Untimely Delays and Ineffective Legislation: Are Court-based Strategies the Answer to Saving Canada’s At-Risk Species?

By: Helen Willoughby

In September 2017, the World Wildlife Fund (WWF) released their Living Planet Report, which revealed that 50% of the monitored species in Canada are in decline.    



 The decline can partly be attributed to ineffective environmental laws which are designed to protect species at risk.  The WWF report uncovered that since Canada’s Species at Risk at Act (SARA) was adopted in 2002, the decline of at-risk species, such as the woodland caribou, has actually increased.[1]  Even though the caribou was listed as a threatened species in 2004, it was not until 2012 that the federal government fulfilled their legal obligation and released a recovery strategy.  The federal government delegated the bulk of responsibility to the provinces by requesting that they each develop their own caribou management plan.  In late 2017, Environment Canada published a progress report which revealed that none of the provinces had met the deadline for creating their recovery strategies.  In addition, the conservation organization, Wildlands League, also released a progress report which found that the caribou’s habitat remains unprotected on both federal and provincial lands.

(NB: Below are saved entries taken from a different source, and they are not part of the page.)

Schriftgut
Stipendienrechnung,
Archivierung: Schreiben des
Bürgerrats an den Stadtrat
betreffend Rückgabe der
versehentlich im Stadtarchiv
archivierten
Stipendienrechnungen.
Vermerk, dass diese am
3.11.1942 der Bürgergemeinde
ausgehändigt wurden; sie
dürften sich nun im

After a species is listed as threatened or endangered, there are significant delays before action is taken as the governments neglect to adhere to the legislated timelines to establish recovery strategies.  To hold the Ontario government accountable, Ecojustice and Animal Justice are taking the Ministry of Natural Resources and Forestry (MNRF) to court.  They argue that the release of the recovery strategies for 37 species across Ontario has been unlawfully delayed, leaving vulnerable species without protection.  Section 11 of the Ontario Endangered Species Act (ESA) states the Minister "shall ensure" that recovery strategies are issued to the public within one year from the time of listing for endangered species and two years for threatened species.  In the case of some endangered species such as the northern bobwhite and the mountain lion, over 10 years have past and the recovery strategies have still not been released.



The Mountain lion (left) and the northern bobwhite (right) are both listed as endangered in Ontario (Source: Ontario.ca).

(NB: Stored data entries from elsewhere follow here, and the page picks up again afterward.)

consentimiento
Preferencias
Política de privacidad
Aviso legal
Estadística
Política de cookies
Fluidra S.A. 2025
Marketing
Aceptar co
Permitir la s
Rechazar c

An explanation for Ontario’s delay in creating recovery strategies for at-risk species could be the close ties that the MNRF has with the resource development sectors, including oil, gas and forestry.  The Ministry mandate states that it is responsible for both protecting biodiversity and “promoting economic opportunities in the resource sector.”  Unfortunately, it is not uncommon for the interests of industry to be prioritized over those of at-risk species.  While the ESA was once considered the “gold standard” for conservation legislation, recent amendments show this is no longer the case today.  In 2013, the ESA was amended to include a regulation which allowed industries to carry out harmful activities on Crown land for a five year period.  This drastically weakened the legislation and ultimately undermined the ESA’s protection standards in the process.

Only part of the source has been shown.